┌────────
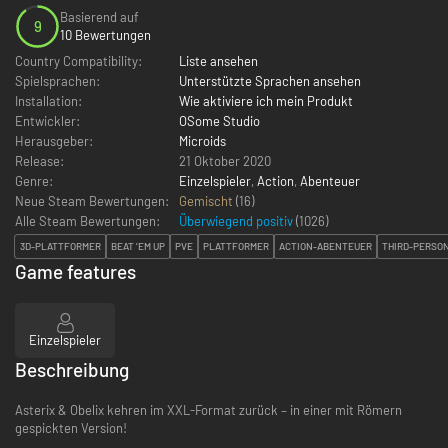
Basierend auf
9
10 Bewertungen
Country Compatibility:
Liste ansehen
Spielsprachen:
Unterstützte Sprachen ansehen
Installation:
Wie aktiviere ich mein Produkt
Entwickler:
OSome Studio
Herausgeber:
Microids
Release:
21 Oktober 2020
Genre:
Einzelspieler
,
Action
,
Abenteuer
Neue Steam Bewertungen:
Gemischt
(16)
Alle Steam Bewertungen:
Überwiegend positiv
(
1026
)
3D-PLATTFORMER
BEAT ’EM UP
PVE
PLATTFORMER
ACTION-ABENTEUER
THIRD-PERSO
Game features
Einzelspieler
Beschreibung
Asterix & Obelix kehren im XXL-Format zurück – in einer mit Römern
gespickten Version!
└────────
* _TASK TO CARRY OUT_
Set the lines above down again, word for word, from the first through the one containing "Beschreibung"; pictures excluded.

* _RESPONSE_
Basierend auf
9
10 Bewertungen
Country Compatibility:
Liste ansehen
Spielsprachen:
Unterstützte Sprachen ansehen
Installation:
Wie aktiviere ich mein Produkt
Entwickler:
OSome Studio
Herausgeber:
Microids
Release:
21 Oktober 2020
Genre:
Einzelspieler
,
Action
,
Abenteuer
Neue Steam Bewertungen:
Gemischt
(16)
Alle Steam Bewertungen:
Überwiegend positiv
(
1026
)
3D-PLATTFORMER
BEAT ’EM UP
PVE
PLATTFORMER
ACTION-ABENTEUER
THIRD-PERSO
Game features
Einzelspieler
Beschreibung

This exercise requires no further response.